ASSIGNMENT
Below are records; how many of their lines contain "مصوب"? Answer with only the number.

- - - - -

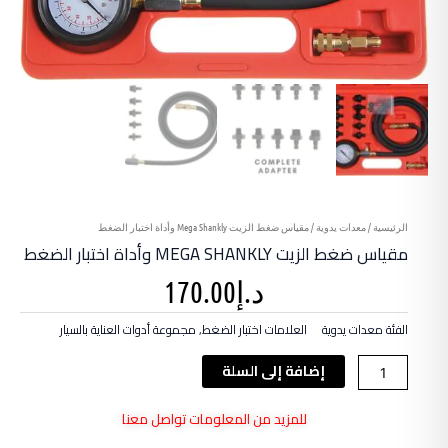
الرئيسية
/
معدات يدوية
/ مقياس ضغط الزيت Mega Shankly وأداة اختبار الضغط
مقياس ضغط الزيت MEGA SHANKLY وأداة اختبار الضغط
د.إ
170.00
الفئة
معدات يدوية
العلامات
اختبار الضغط
,
مجموعة أدوات العناية بالسيار
كمية
إضافة إلى السلة
مقياس
ضغط
للمزيد من المعلومات تواصل معنا
الزيت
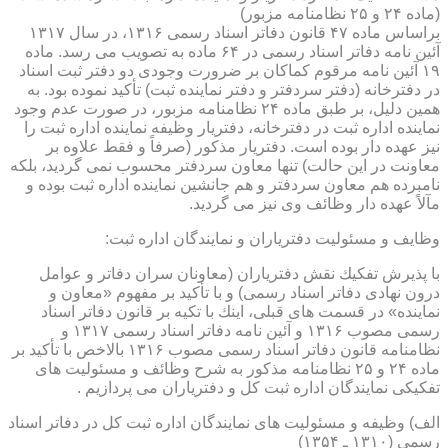
(ماده ۲۴ و ۲۵ نظامنامه مزبور)
براساس ماده ۴۷ قانون دفاتر اسناد رسمی ۱۳۱۶، در سال ۱۳۱۷
آئین نامه دفاتر اسناد رسمی در ۶۴ ماده به تصویب می رسد. ماده
۱۹ آئین نامه مرقوم كماكان بر ضرورت وجودی دو دفتر ثبت اسناد
در دفترخانه (دفتر سردفتر و دفتر نماینده ثبت) تأكید نموده بود. به
همین دلیل، بر طبق ماده ۲۴ نظامنامه مزبور، در صورت عدم وجود
نماینده اداره ثبت در دفترخانه، دفتریار وظیفه نماینده اداره ثبت را
نیز عهده دار بوده است. دفتریار مذكور (صرفاً و فقط علاوه بر
معاونت در این حالت) تنها معاون سردفتر محسوب نمی گردید، بلكه
نامبرده هم معاون سردفتر و هم جانشین نماینده اداره ثبت بوده و
مآلاً عهده دار وظائف وی نیز می گردید.
وظایف و مسئولیت دفتریاران و نمایندگان اداره ثبت:
با پذیرش تفكیك نقش دفتریاران (معاونان سران دفاتر و عوامل
درون نهادی دفاتر اسناد رسمی) و با تأكید بر مفهوم «معاون و
نماینده» در قسمت های قبلی، اینك با تكیه بر قانون دفاتر اسناد
رسمی مصوب ۱۳۱۶ و آئین نامه دفاتر اسناد رسمی ۱۳۱۷ و
نظامنامه قانون دفاتر اسناد رسمی مصوب ۱۳۱۶ بالاخص با تأكید بر
ماده ۲۴ و ۲۵ نظامنامه مذكور به شرح وظائف و مسئولیت های
تفكیكی نمایندگان اداره ثبت كل و دفتریاران می پردازیم .
الف) وظیفه و مسئولیت های نمایندگان اداره ثبت كل در دفاتر اسناد
رسمی (۱۳۱۰ ـ ۱۳۵۴)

- - - - -

FINISHED EXERCISE
2